— Problem —
For each record below, output its text exactly and skip any picture.

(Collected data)
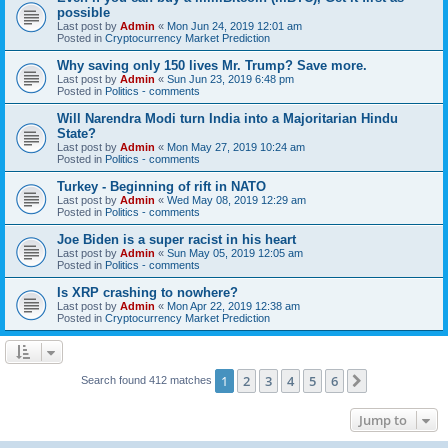
possible
Last post by
Admin
«
Mon Jun 24, 2019 12:01 am
Posted in
Cryptocurrency Market Prediction
Why saving only 150 lives Mr. Trump? Save more.
Last post by
Admin
«
Sun Jun 23, 2019 6:48 pm
Posted in
Politics - comments
Will Narendra Modi turn India into a Majoritarian Hindu
State?
Last post by
Admin
«
Mon May 27, 2019 10:24 am
Posted in
Politics - comments
Turkey - Beginning of rift in NATO
Last post by
Admin
«
Wed May 08, 2019 12:29 am
Posted in
Politics - comments
Joe Biden is a super racist in his heart
Last post by
Admin
«
Sun May 05, 2019 12:05 am
Posted in
Politics - comments
Is XRP crashing to nowhere?
Last post by
Admin
«
Mon Apr 22, 2019 12:38 am
Posted in
Cryptocurrency Market Prediction
1
2
3
4
5
6
Next
Search found 412 matches
Jump to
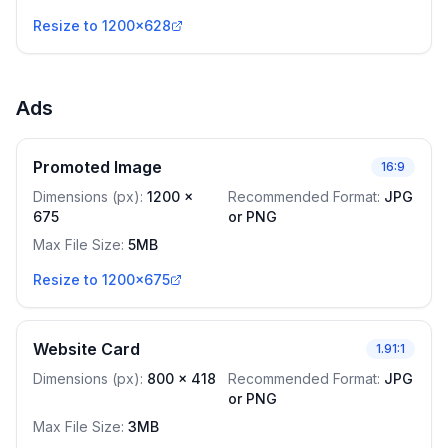
Resize to 1200x628
Ads
Promoted Image
16:9
Dimensions (px)
:
1200
x
Recommended Format
:
JPG
675
or PNG
Max File Size
:
5MB
Resize to 1200x675
Website Card
1.91:1
Dimensions (px)
:
800
x
418
Recommended Format
:
JPG
or PNG
Max File Size
:
3MB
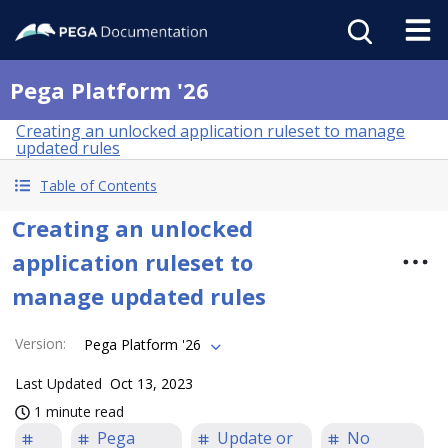
Pega Platform '26
Creating an unlocked application ruleset to manage
updated rules
Table of Contents
Creating an unlocked
application ruleset to
manage updated rules
Version
:
Pega Platform '26
Last Updated
Oct 13, 2023
1 minute read
Pega
Update or
No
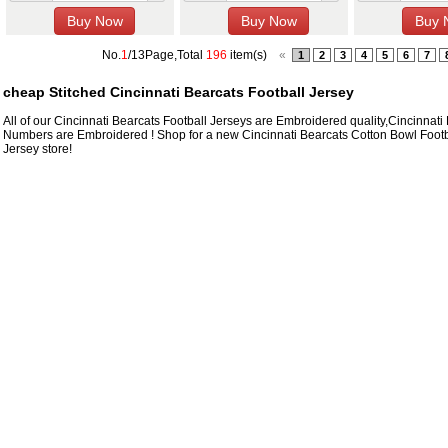
No.
1
/13Page,Total
196
item(s)
«
1
2
3
4
5
6
7
cheap Stitched Cincinnati Bearcats Football Jersey
All of our Cincinnati Bearcats Football Jerseys are Embroidered quality,Cincinna
Numbers are Embroidered ! Shop for a new Cincinnati Bearcats Cotton Bowl Footbal
Jersey store!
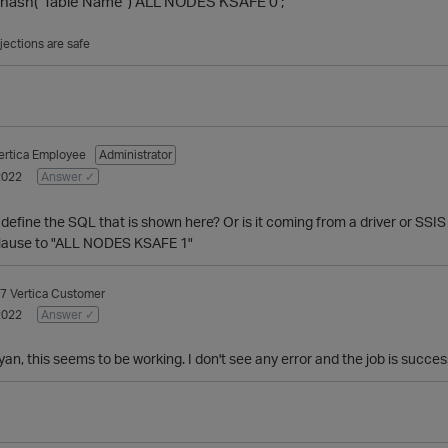
ash("Table Name") ALL NODES KSAFE 0 ;
jections are safe
ertica Employee
Administrator
2022
Answer ✓
define the SQL that is shown here? Or is it coming from a driver or SSIS i
clause to "ALL NODES KSAFE 1"
7
Vertica Customer
2022
Answer ✓
n, this seems to be working. I don't see any error and the job is succes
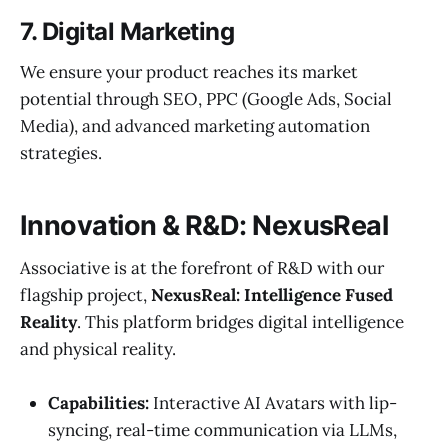
7. Digital Marketing
We ensure your product reaches its market
potential through SEO, PPC (Google Ads, Social
Media), and advanced marketing automation
strategies.
Innovation & R&D: NexusReal
Associative is at the forefront of R&D with our
flagship project,
NexusReal: Intelligence Fused
Reality
. This platform bridges digital intelligence
and physical reality.
Capabilities:
Interactive AI Avatars with lip-
syncing, real-time communication via LLMs,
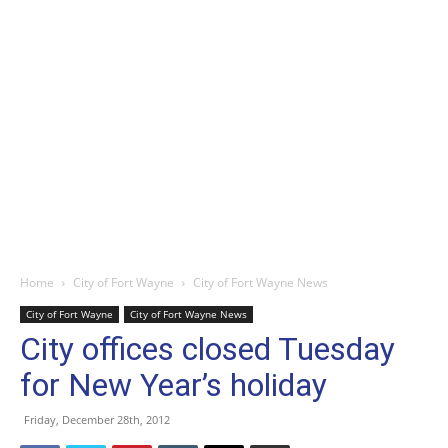
Home
City of Fort Wayne
City of Fort Wayne News
City of Fort Wayne
City of Fort Wayne News
City offices closed Tuesday
for New Year’s holiday
Friday, December 28th, 2012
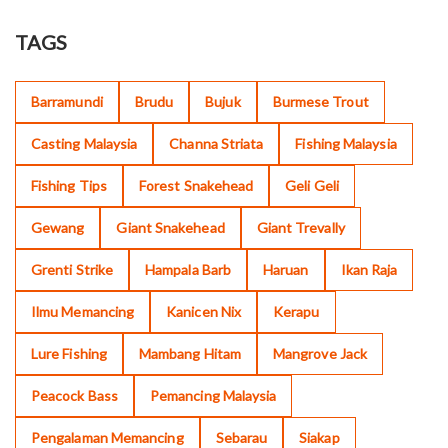
TAGS
Barramundi
Brudu
Bujuk
Burmese Trout
Casting Malaysia
Channa Striata
Fishing Malaysia
Fishing Tips
Forest Snakehead
Geli Geli
Gewang
Giant Snakehead
Giant Trevally
Grenti Strike
Hampala Barb
Haruan
Ikan Raja
Ilmu Memancing
Kanicen Nix
Kerapu
Lure Fishing
Mambang Hitam
Mangrove Jack
Peacock Bass
Pemancing Malaysia
Pengalaman Memancing
Sebarau
Siakap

— Expected output —
possible
Last post by
Admin
«
Mon Jun 24, 2019 12:01 am
Posted in
Cryptocurrency Market Prediction
Why saving only 150 lives Mr. Trump? Save more.
Last post by
Admin
«
Sun Jun 23, 2019 6:48 pm
Posted in
Politics - comments
Will Narendra Modi turn India into a Majoritarian Hindu
State?
Last post by
Admin
«
Mon May 27, 2019 10:24 am
Posted in
Politics - comments
Turkey - Beginning of rift in NATO
Last post by
Admin
«
Wed May 08, 2019 12:29 am
Posted in
Politics - comments
Joe Biden is a super racist in his heart
Last post by
Admin
«
Sun May 05, 2019 12:05 am
Posted in
Politics - comments
Is XRP crashing to nowhere?
Last post by
Admin
«
Mon Apr 22, 2019 12:38 am
Posted in
Cryptocurrency Market Prediction
1
2
3
4
5
6
Next
Search found 412 matches
Jump to
Resize to 1200x628
Ads
Promoted Image
16:9
Dimensions (px)
:
1200
x
Recommended Format
:
JPG
675
or PNG
Max File Size
:
5MB
Resize to 1200x675
Website Card
1.91:1
Dimensions (px)
:
800
x
418
Recommended Format
:
JPG
or PNG
Max File Size
:
3MB
Pega Platform '26
Creating an unlocked application ruleset to manage
updated rules
Table of Contents
Creating an unlocked
application ruleset to
manage updated rules
Version
:
Pega Platform '26
Last Updated
Oct 13, 2023
1 minute read
Pega
Update or
No
No.
1
/13Page,Total
196
item(s)
«
1
2
3
4
5
6
7
cheap Stitched Cincinnati Bearcats Football Jersey
All of our Cincinnati Bearcats Football Jerseys are Embroidered quality,Cincinna
Numbers are Embroidered ! Shop for a new Cincinnati Bearcats Cotton Bowl Footbal
Jersey store!
ash("Table Name") ALL NODES KSAFE 0 ;
jections are safe
ertica Employee
Administrator
2022
Answer ✓
define the SQL that is shown here? Or is it coming from a driver or SSIS i
clause to "ALL NODES KSAFE 1"
7
Vertica Customer
2022
Answer ✓
n, this seems to be working. I don't see any error and the job is succes
7. Digital Marketing
We ensure your product reaches its market
potential through SEO, PPC (Google Ads, Social
Media), and advanced marketing automation
strategies.
Innovation & R&D: NexusReal
Associative is at the forefront of R&D with our
flagship project,
NexusReal: Intelligence Fused
Reality
. This platform bridges digital intelligence
and physical reality.
Capabilities:
Interactive AI Avatars with lip-
syncing, real-time communication via LLMs,
Home
City of Fort Wayne
City of Fort Wayne News
City of Fort Wayne
City of Fort Wayne News
City offices closed Tuesday
for New Year’s holiday
Friday, December 28th, 2012
TAGS
Barramundi
Brudu
Bujuk
Burmese Trout
Casting Malaysia
Channa Striata
Fishing Malaysia
Fishing Tips
Forest Snakehead
Geli Geli
Gewang
Giant Snakehead
Giant Trevally
Grenti Strike
Hampala Barb
Haruan
Ikan Raja
Ilmu Memancing
Kanicen Nix
Kerapu
Lure Fishing
Mambang Hitam
Mangrove Jack
Peacock Bass
Pemancing Malaysia
Pengalaman Memancing
Sebarau
Siakap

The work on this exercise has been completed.